A presença no encontro pós-COP30 expressa um percurso já consolidado pelo MAGIS Brasil no campo da justiça socioambiental. Nos últimos anos, a Rede tem articulado espiritualidade, formação e incidência pública junto às juventudes. 

Esse caminho inclui participação em espaços eclesiais rumo à COP30, mobilizações juvenis em Belém e iniciativas voltadas à economia solidária e à justiça climática. Em 2025, por exemplo, o MAGIS esteve em encontros com jovens e movimentos sociais para fortalecer alianças e ampliar a incidência política das juventudes. 

Também integrou espaços institucionais, como uma sessão especial na Assembleia Legislativa do Pará, onde juventudes amazônidas defenderam políticas públicas e participação ativa nos debates sobre a crise climática. 

Comunicação a serviço da ecologia integral 

Outro eixo estratégico dessa caminhada tem sido a comunicação. Em parceria com a articulação Igreja Rumo à COP30, o MAGIS Brasil produziu o podcast “Igreja rumo à COP30”, que deu visibilidade a experiências e lideranças de diferentes territórios. 

“A Articulação que a Igreja no Brasil criou por ocasião da COP30 é reconhecida por inúmeros atores eclesiais e da sociedade civil pelo marco histórico que gerou”, afirma Eduardo Nischespois Scorsatto, um dos secretários da Articulação Rumo a COP 30, da CNBB. 

Ao destacar a atuação da Rede, ele reforça: 

“O MAGIS Brasil foi um parceiro determinante na difusão do apelo por justiça climática e por um novo paradigma, o da Ecologia Integral.” 

Espiritualidade e compromisso com a Casa Comum 

O encontro também foi marcado por momentos de oração e espiritualidade, que retomaram o clamor da Terra e dos povos mais vulnerabilizados. Essa dimensão reforça a urgência de uma conversão ecológica e de uma presença eclesial comprometida com a vida. 

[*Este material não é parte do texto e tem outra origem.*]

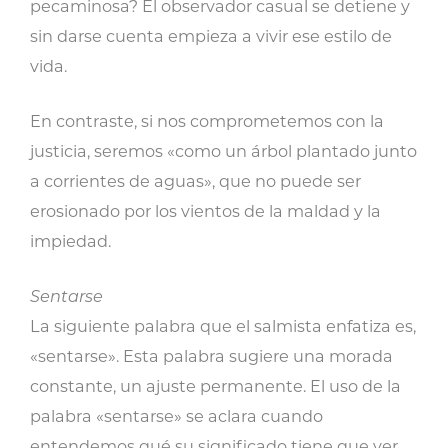
pecaminosa? El observador casual se detiene y
sin darse cuenta empieza a vivir ese estilo de
vida.
En contraste, si nos comprometemos con la
justicia, seremos «como un árbol plantado junto
a corrientes de aguas», que no puede ser
erosionado por los vientos de la maldad y la
impiedad.
Sentarse
La siguiente palabra que el salmista enfatiza es,
«sentarse». Esta palabra sugiere una morada
constante, un ajuste permanente. El uso de la
palabra «sentarse» se aclara cuando
entendemos qué su significado tiene que ver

A participação do MAGIS Brasil no encontro pós-COP30 reafirma o compromisso da Rede em formar juventudes capazes de discernir os sinais do tempo e atuar na transformação da realidade. Em sintonia com o eixo de Justiça Socioambiental e com as Preferências Apostólicas Universais da Companhia de Jesus, a Rede segue sua missão de formar jovens “contemplativos na ação”, comprometidos com a ecologia integral e a defesa da vida.